The case of Freda Jobson
The failure of the Criminal Justice System, Freda Jobson – a case in point:
84 year old Freda Jobson does not have capacity and was bed bound with pressure sores. She was ill treated by three carers while resident at Keldgate Manor residential home in Beverley. A hidden camera, placed there by Mrs Jobson’s family who had concerns about their mother, captured the abuse.
The camera footage showed carers who mimicked the 84-year-old great-grandmother’s groaning as they laughed and swore. They also asked her if she was a witch and whether she had ever practiced black magic. One ‘carer’ removed a bandage used to cover a bedsore on the old woman’s elbow and wrapped it around the woman’s head while laughing at her. The carers in question admitted their actions.

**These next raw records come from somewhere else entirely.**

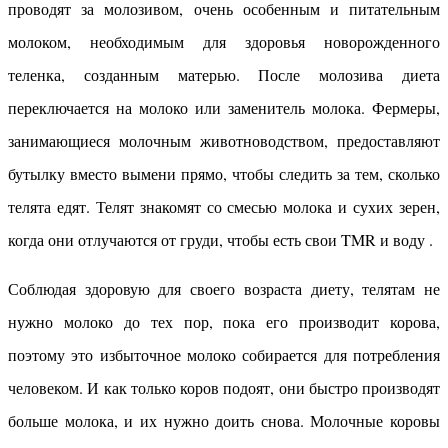
проводят за молозивом, очень особенным и питательным
молоком, необходимым для здоровья новорожденного
теленка, созданным матерью. После молозива диета
переключается на молоко или заменитель молока. Фермеры,
занимающиеся молочным животноводством, предоставляют
бутылку вместо вымени прямо, чтобы следить за тем, сколько
телята едят. Телят знакомят со смесью молока и сухих зерен,
когда они отлучаются от груди, чтобы есть свои TMR и воду .
Соблюдая здоровую для своего возраста диету, телятам не
нужно молоко до тех пор, пока его производит корова,
поэтому это избыточное молоко собирается для потребления
человеком. И как только коров подоят, они быстро производят
больше молока, и их нужно доить снова. Молочные коровы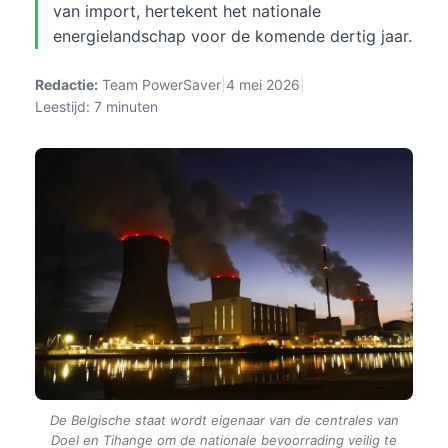
van import, hertekent het nationale
energielandschap voor de komende dertig jaar.
Redactie:
Team PowerSaver
|
4 mei 2026
|
Leestijd: 7 minuten
De Belgische staat wordt eigenaar van de centrales van
Doel en Tihange om de nationale bevoorrading veilig te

Despite the fact that the actions of these abusers constituted a crime under section 44 of the Mental Capacity Act 2005, the police decided to issue a caution rather than pursue a prosecution. The family said that a decision had been taken to not press charges because the abusers had shown remorse, had admitted to their actions and had no criminal record. This was a decision that was supported by the local Adult Safeguarding Board.
Action on Elder Abuse made representations to the Chief Constable, the Chair of the Adult Safeguarding Board, and the Attorney General, on behalf of the family who were obviously not happy with this decision.
After several months and repeated representations by AEA the police reversed their decision and placed the case with the Crown Prosecution Service, who took some months and then decided to take the case to the High Court.
Twelve months after AEA first raised the case, in April 2016, the carers were found guilty, received suspended sentences and were required to pay compensation.
It should not have required the intervention of a charity to ensure access to the Criminal Justice System for an 84-year-old woman.
Some responses from the agencies concerned:
Adult Safeguarding Board:
I felt that as chair (of the Adult Safeguarding Board) the outcome was acceptable to the Board, it was in-line with the Board’s aims in that it protected Mrs Jobson and also prevented any likelihood of it happening again as the workers will not be allowed to work in any caring role and indeed would have a criminal record due to the cautions. (Initial response to AEA).
When I enquired (chair of the Board –ed) the police gave me their rationale for their decision to caution rather than prosecute. It is not inevitable that an offence of abuse or neglect will automatically result in a prosecution, it is subject to the circumstances surrounding it and in pure safeguarding terms this overall outcome was proportionate and achieved as much as a court action would have done to protect adults at risk of harm. Therefore I did not feel it necessary to request that the police reverse their decision. (After AEA pursued its concerns).
I can tell you (chair of the Board –ed) that the police have decided to review their decision to caution rather than prosecute and they will contact the family to tell them about this. I fully support the police in reviewing their decision. (At the conclusion of AEA representations).
The Crown Prosecution Service (CPS)
It is not within our remit to insist that police refer this case to the CPS. As these matters fall within the remit of the Police and Crime Commissioner (they do not – Ed) you should direct your concerns to him. (When AEA contacted first).
What had AEA told them?
- The evidential test has been met with regard to these crimes. There is clear video evidence of what had occurred, and the perpetrators have admitted their guilt.
- The CPS policy states public interest factors include the defendant being in a position of authority or trust, and the Code for Crown Prosecutors states that, with wilful neglect or ill-treatment cases, the public interest will nearly always demand that a prosecution occurs, due to the position of trust that the suspect held in relation to the victim, as well as the extreme vulnerability of the victim.
Consequently, in a case that involves admission by the perpetrators and video evidence that satisfies the evidence test, and the vulnerability of the victim and position of trust of the abusers, the pubic interest test has also been met.
So, why a police caution.
And how many others out there have been equally wrong?